Information provided Start Marker

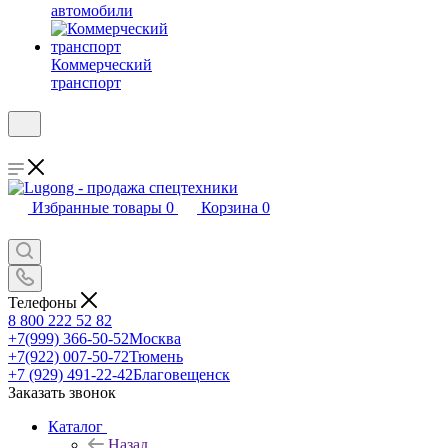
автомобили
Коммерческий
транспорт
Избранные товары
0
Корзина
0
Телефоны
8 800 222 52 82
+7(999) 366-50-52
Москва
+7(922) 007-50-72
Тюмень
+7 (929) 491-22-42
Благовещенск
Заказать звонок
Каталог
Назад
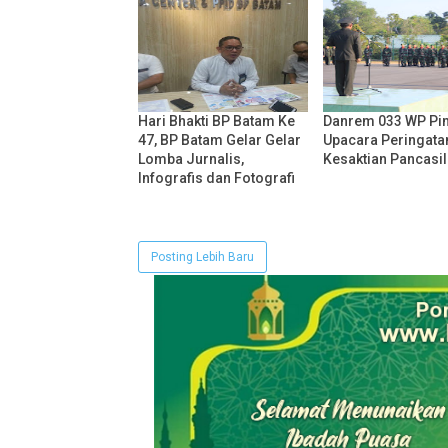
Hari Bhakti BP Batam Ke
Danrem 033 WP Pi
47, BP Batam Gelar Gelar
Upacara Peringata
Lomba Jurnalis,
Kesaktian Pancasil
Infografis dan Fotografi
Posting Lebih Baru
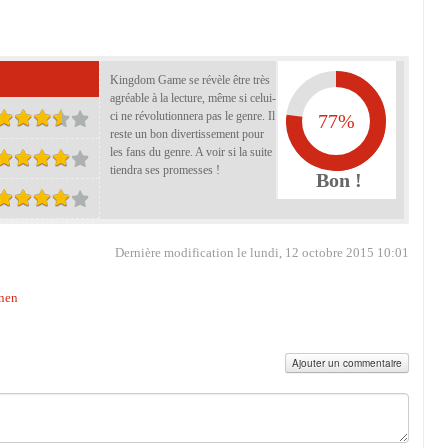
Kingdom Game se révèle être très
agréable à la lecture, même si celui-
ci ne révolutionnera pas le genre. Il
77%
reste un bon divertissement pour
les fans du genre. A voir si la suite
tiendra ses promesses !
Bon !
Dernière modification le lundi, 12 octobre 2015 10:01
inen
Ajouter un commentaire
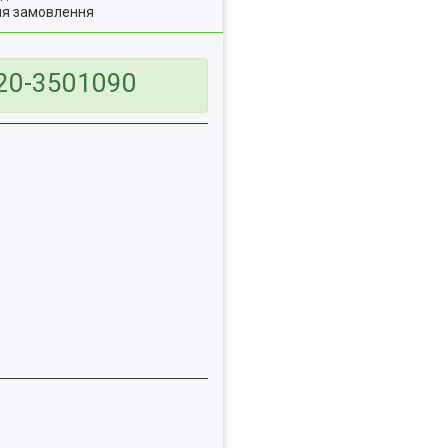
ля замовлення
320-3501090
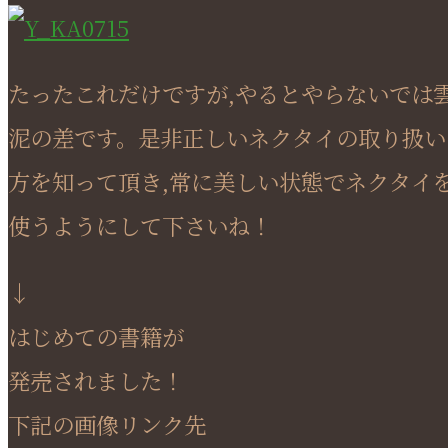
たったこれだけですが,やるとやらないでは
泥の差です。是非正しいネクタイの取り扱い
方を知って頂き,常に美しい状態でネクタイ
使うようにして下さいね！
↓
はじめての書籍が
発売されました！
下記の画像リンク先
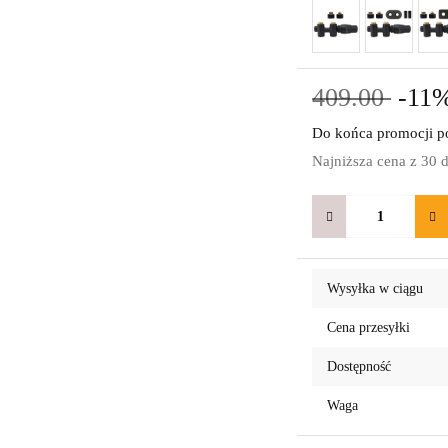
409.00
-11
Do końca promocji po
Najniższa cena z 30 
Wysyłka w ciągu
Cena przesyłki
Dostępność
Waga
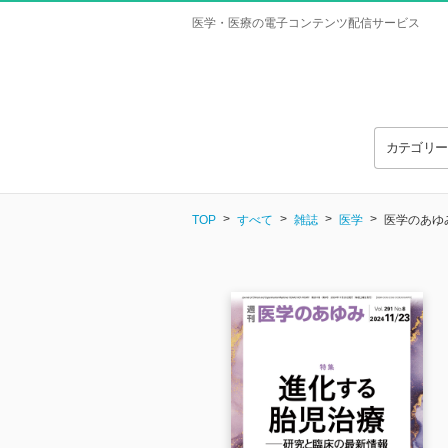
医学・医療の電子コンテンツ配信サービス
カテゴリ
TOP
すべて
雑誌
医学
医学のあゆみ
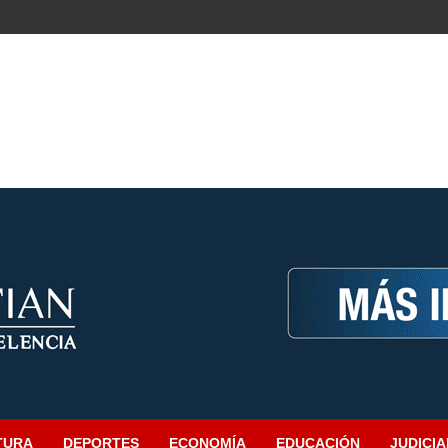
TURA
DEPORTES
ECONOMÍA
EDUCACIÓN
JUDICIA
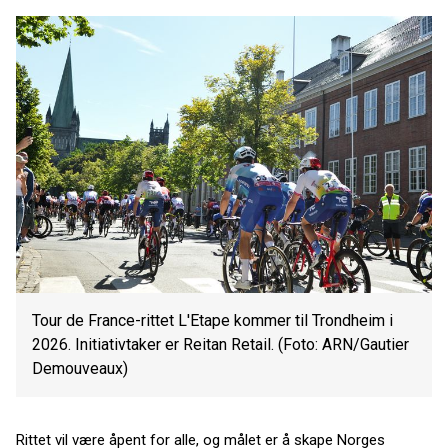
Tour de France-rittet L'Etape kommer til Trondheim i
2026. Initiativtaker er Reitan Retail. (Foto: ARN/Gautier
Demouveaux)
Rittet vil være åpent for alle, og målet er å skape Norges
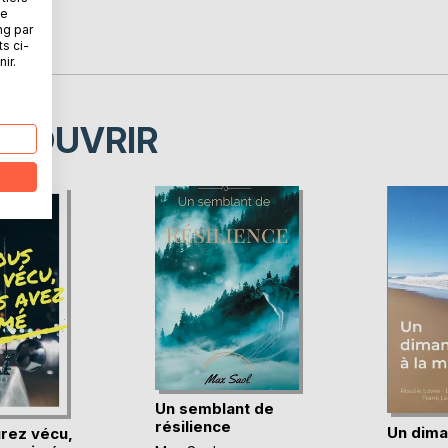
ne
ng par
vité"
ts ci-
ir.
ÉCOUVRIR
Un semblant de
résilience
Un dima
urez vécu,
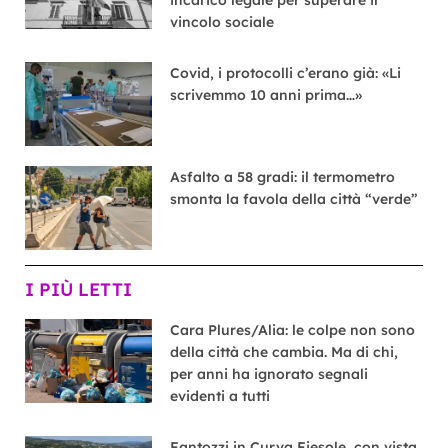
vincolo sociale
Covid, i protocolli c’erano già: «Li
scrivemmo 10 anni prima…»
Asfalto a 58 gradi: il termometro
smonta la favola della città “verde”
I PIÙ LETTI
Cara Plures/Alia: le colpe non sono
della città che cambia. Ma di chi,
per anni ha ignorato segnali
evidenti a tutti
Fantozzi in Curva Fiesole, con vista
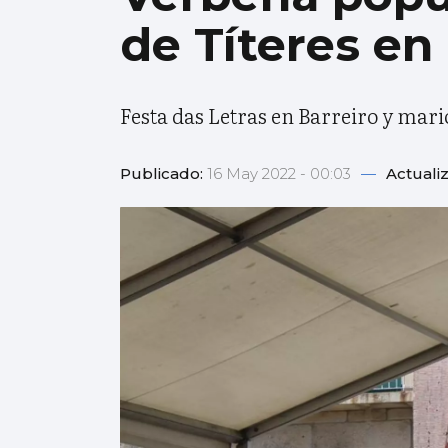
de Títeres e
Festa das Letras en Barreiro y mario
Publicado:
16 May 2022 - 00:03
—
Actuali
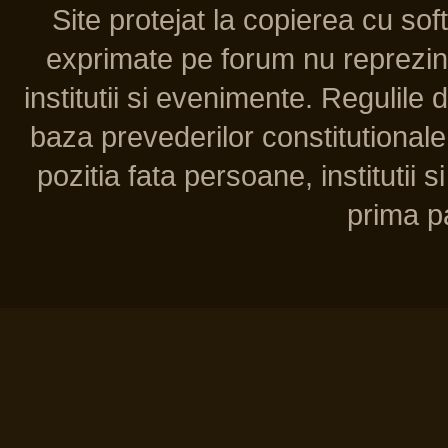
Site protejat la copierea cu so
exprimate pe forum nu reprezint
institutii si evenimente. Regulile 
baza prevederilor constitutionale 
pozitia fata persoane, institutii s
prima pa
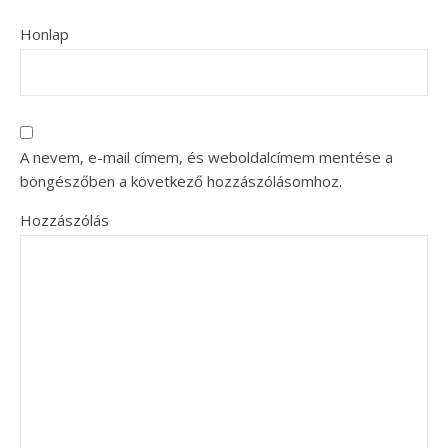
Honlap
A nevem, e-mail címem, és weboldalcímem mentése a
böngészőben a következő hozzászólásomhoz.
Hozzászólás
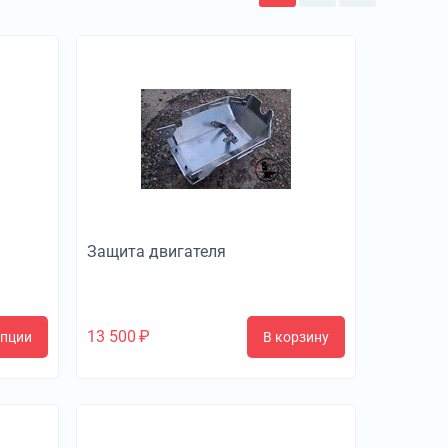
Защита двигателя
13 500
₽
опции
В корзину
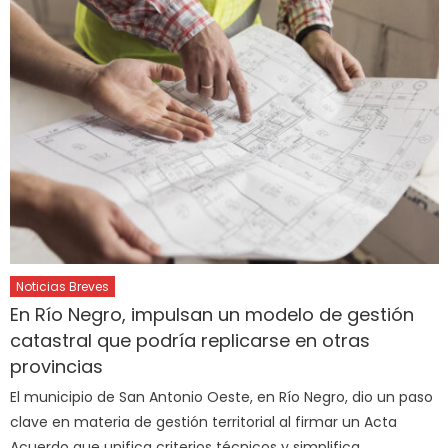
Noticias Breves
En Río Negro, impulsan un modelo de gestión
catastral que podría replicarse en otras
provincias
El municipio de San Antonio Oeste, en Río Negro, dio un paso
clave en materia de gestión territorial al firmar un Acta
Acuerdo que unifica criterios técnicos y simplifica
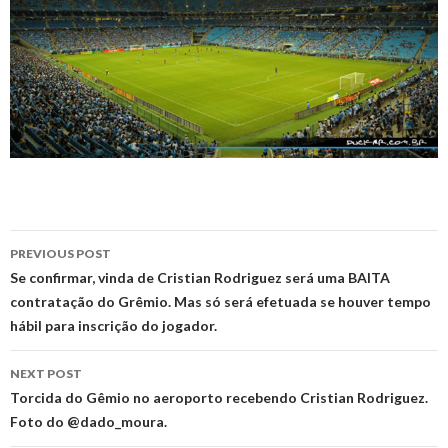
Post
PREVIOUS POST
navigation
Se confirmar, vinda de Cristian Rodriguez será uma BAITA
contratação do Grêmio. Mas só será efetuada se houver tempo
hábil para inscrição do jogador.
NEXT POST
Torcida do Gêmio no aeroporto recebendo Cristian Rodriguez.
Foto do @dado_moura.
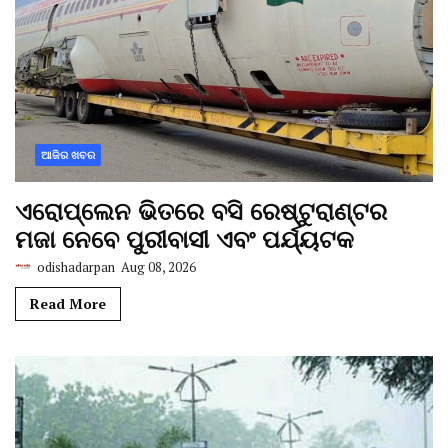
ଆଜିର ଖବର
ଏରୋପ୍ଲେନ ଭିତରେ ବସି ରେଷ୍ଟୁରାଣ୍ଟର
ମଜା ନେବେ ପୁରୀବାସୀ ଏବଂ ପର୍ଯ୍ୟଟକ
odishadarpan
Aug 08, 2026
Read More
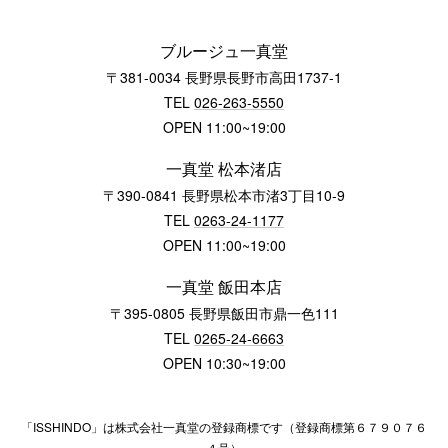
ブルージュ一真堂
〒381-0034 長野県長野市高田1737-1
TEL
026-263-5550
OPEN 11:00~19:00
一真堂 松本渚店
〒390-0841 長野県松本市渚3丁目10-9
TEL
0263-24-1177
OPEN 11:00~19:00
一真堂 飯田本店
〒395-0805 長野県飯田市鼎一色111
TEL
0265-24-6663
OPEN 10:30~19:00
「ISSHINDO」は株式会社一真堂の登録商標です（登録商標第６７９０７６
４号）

Information provided End Marker

__Task prompt__. A word-for-word copy of the records is needed, one that contains no pictures.

__Solution to the exercise__.
автомобили
Коммерческий
транспорт
Избранные товары
0
Корзина
0
Телефоны
8 800 222 52 82
+7(999) 366-50-52
Москва
+7(922) 007-50-72
Тюмень
+7 (929) 491-22-42
Благовещенск
Заказать звонок
Каталог
Назад
Hari Bhakti BP Batam Ke
Danrem 033 WP Pi
47, BP Batam Gelar Gelar
Upacara Peringata
Lomba Jurnalis,
Kesaktian Pancasil
Infografis dan Fotografi
Posting Lebih Baru
Kingdom Game se révèle être très
agréable à la lecture, même si celui-
ci ne révolutionnera pas le genre. Il
77%
reste un bon divertissement pour
les fans du genre. A voir si la suite
tiendra ses promesses !
Bon !
Dernière modification le lundi, 12 octobre 2015 10:01
inen
Ajouter un commentaire
ля замовлення
320-3501090
たったこれだけですが,やるとやらないでは
泥の差です。是非正しいネクタイの取り扱い
方を知って頂き,常に美しい状態でネクタイ
使うようにして下さいね！
↓
はじめての書籍が
発売されました！
下記の画像リンク先
409.00
-11
Do końca promocji po
Najniższa cena z 30 
Wysyłka w ciągu
Cena przesyłki
Dostępność
Waga
医学・医療の電子コンテンツ配信サービス
カテゴリ
TOP
すべて
雑誌
医学
医学のあゆみ
TURA
DEPORTES
ECONOMÍA
EDUCACIÓN
JUDICIA
Tour de France-rittet L'Etape kommer til Trondheim i
2026. Initiativtaker er Reitan Retail. (Foto: ARN/Gautier
Demouveaux)
Rittet vil være åpent for alle, og målet er å skape Norges
ne
ng par
vité"
ts ci-
ir.
ÉCOUVRIR
Un semblant de
résilience
Un dima
urez vécu,
vincolo sociale
Covid, i protocolli c’erano già: «Li
scrivemmo 10 anni prima…»
Asfalto a 58 gradi: il termometro
smonta la favola della città “verde”
I PIÙ LETTI
Cara Plures/Alia: le colpe non sono
della città che cambia. Ma di chi,
per anni ha ignorato segnali
evidenti a tutti
Fantozzi in Curva Fiesole, con vista
de Títeres e
Festa das Letras en Barreiro y mario
Publicado:
16 May 2022 - 00:03
—
Actuali
Site protejat la copierea cu so
exprimate pe forum nu reprezint
institutii si evenimente. Regulile 
baza prevederilor constitutionale 
pozitia fata persoane, institutii s
prima pa
Honlap
A nevem, e-mail címem, és weboldalcímem mentése a
böngészőben a következő hozzászólásomhoz.
Hozzászólás
Защита двигателя
13 500
₽
опции
В корзину
Noticias Breves
En Río Negro, impulsan un modelo de gestión
catastral que podría replicarse en otras
provincias
El municipio de San Antonio Oeste, en Río Negro, dio un paso
clave en materia de gestión territorial al firmar un Acta
Acuerdo que unifica criterios técnicos y simplifica
Post
PREVIOUS POST
navigation
Se confirmar, vinda de Cristian Rodriguez será uma BAITA
contratação do Grêmio. Mas só será efetuada se houver tempo
hábil para inscrição do jogador.
NEXT POST
Torcida do Gêmio no aeroporto recebendo Cristian Rodriguez.
Foto do @dado_moura.
ଆଜିର ଖବର
ଏରୋପ୍ଲେନ ଭିତରେ ବସି ରେଷ୍ଟୁରାଣ୍ଟର
ମଜା ନେବେ ପୁରୀବାସୀ ଏବଂ ପର୍ଯ୍ୟଟକ
odishadarpan
Aug 08, 2026
Read More
ブルージュ一真堂
〒381-0034 長野県長野市高田1737-1
TEL
026-263-5550
OPEN 11:00~19:00
一真堂 松本渚店
〒390-0841 長野県松本市渚3丁目10-9
TEL
0263-24-1177
OPEN 11:00~19:00
一真堂 飯田本店
〒395-0805 長野県飯田市鼎一色111
TEL
0265-24-6663
OPEN 10:30~19:00
「ISSHINDO」は株式会社一真堂の登録商標です（登録商標第６７９０７６
４号）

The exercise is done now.